Security, governance and auditability

Traceability is a major selling point: PageIndex returns node paths that make it possible to show exactly which page, table and cell informed an answer. For regulated environments, add:

  • Immutable audit logs recording query, node citations, model versions and timestamps.
  • Redaction and PII handling workflows for filings with sensitive data.
  • Versioning strategy for re-indexing when filings are amended.

Final pragmatic view

PageIndex and Mafin 2.5 show how preserving layout and reasoning over document structure can materially improve financial AI—particularly for table-heavy, audit-sensitive tasks. If independent pilots confirm the reported FinanceBench gains, the approach could reduce manual review and regulatory risk.

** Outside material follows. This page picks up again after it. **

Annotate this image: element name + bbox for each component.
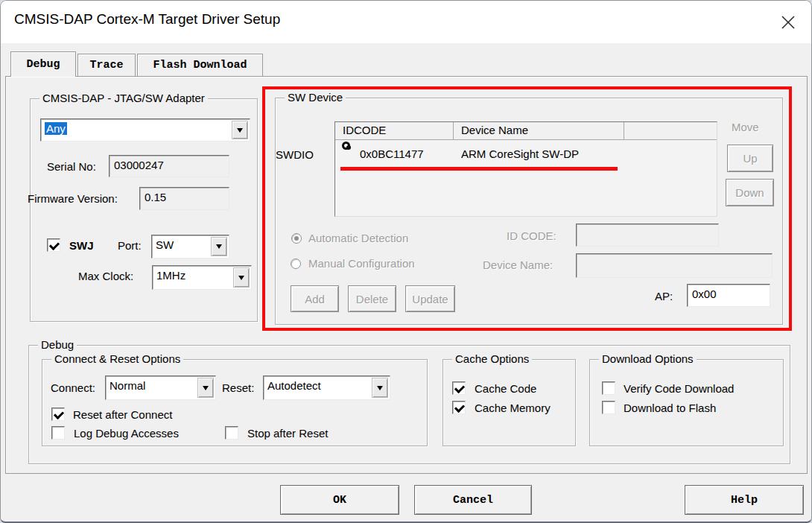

That said, vectorless RAG is not a universal replacement for vector search. Hybrid architectures that combine tree-based, vision-native retrieval for filings with embeddings-based search for unstructured communications will likely offer the best balance of precision and breadth.

Quick next steps for leaders

  • Clone the PageIndex GitHub repo and scan the README and architecture notes.
  • Run the 6-step pilot above on a small, representative corpus of your filings.
  • Measure accuracy, citation coverage and cost; audit random responses for numeric correctness.
  • Decide on a hybrid deployment pattern if you need both layout-aware precision and semantic discovery.

Vectorless RAG reframes a simple truth: if a number’s meaning depends on where it sits on a page, your retrieval layer must preserve that place. For finance teams who live and die by positional context, that’s not a neat trick—it’s a required capability for trustworthy AI automation.

Want to test this internally? Start a pilot, collect the metrics above, and share results—PageIndex is open-source, and real-world feedback will shape the next wave of finance-grade AI agents.